I think it was all this thinking about death that made David’s words to Jonathan jump out at me today: "Your father knows very well that I have found favor in your eyes, and he has said to himself, 'Jonathan must not know this or he will be grieved.' Yet as surely as the Lord lives and as you live, there is only a step between me and death." (vs 3) Of course, David was referring to a very specific and real threat to his life at that moment. However, there is something real and profound in his words.
There is only a step between me and death. All the time. Every day.
Once, I wrote this on my Facebook status: "Today isn’t the first day of the rest of your life. Today is the rest of your life." And one of my friends responded: "I hope not. I’d hate to have it end that soon." Regardless, I am sticking by what I wrote, because I believe it’s true. Today is the rest of your life, because today is all we ever have. You can’t live in yesterday, and you will never live in tomorrow. Today, this day, is it. Maybe that’s why God says today is the day of salvation. (2 Cor 6:2) We, all of us, can only live one day at a time.
However, here’s where my initial disclaimer comes in. God is life, true and abundant life. And when we die, our life is still secure—exactly in the same place it was before we closed our eyes and stopped breathing. Life is and has always been only in God.
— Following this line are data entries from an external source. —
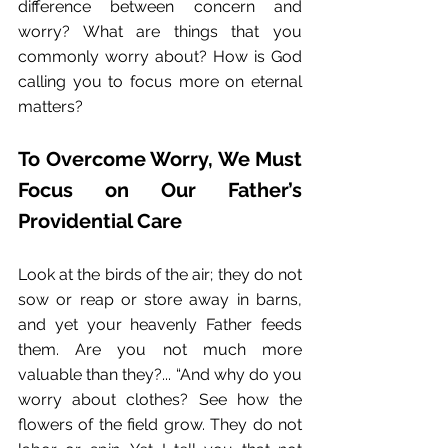
difference between concern and 
worry? What are things that you 
commonly worry about? How is God 
calling you to focus more on eternal 
matters?
To Overcome Worry, We Must 
Focus on Our Father’s 
Providential Care
Look at the birds of the air; they do not 
sow or reap or store away in barns, 
and yet your heavenly Father feeds 
them. Are you not much more 
valuable than they?... “And why do you 
worry about clothes? See how the 
flowers of the field grow. They do not 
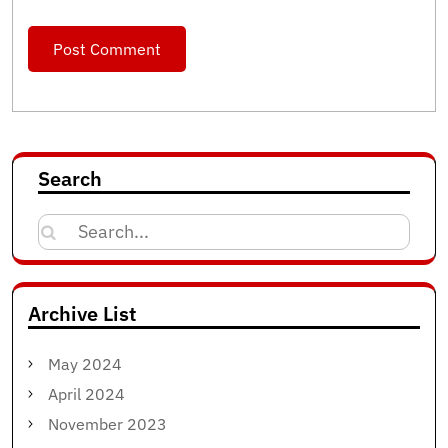
Search
Search
for:
Archive List
May 2024
April 2024
November 2023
He has chosen to share that life with us, but nobody else has ever been (nor will ever be) able to claim, "I am the way, the truth, and the life." (Jn 14:6)
And the exciting thing is that we don’t have to wait for that life. If we have God, we have it now, whether we are awake or asleep. As John said, "God has given us eternal life, and this life is in his Son. Whoever has the Son has life; whoever does not have the Son of God does not have life. I write these things to you who believe in the name of the Son of God so that you may know that you have eternal life." (1 Jn 5:12-13) Notice, John said you have eternal life, not you will someday have eternal life. If we know and love God, we have eternal life now—a life that will include one brief second of Sleep somewhere in time.
So, I hope you will realize today (as David did) that there is only one step between you and death. But don’t let that surprise you, and don’t let it frighten you either! Your true and abundant life is secure in God, who is the life. And He wants you to know that whether you are awake or asleep, you have eternal life—right now—in Him!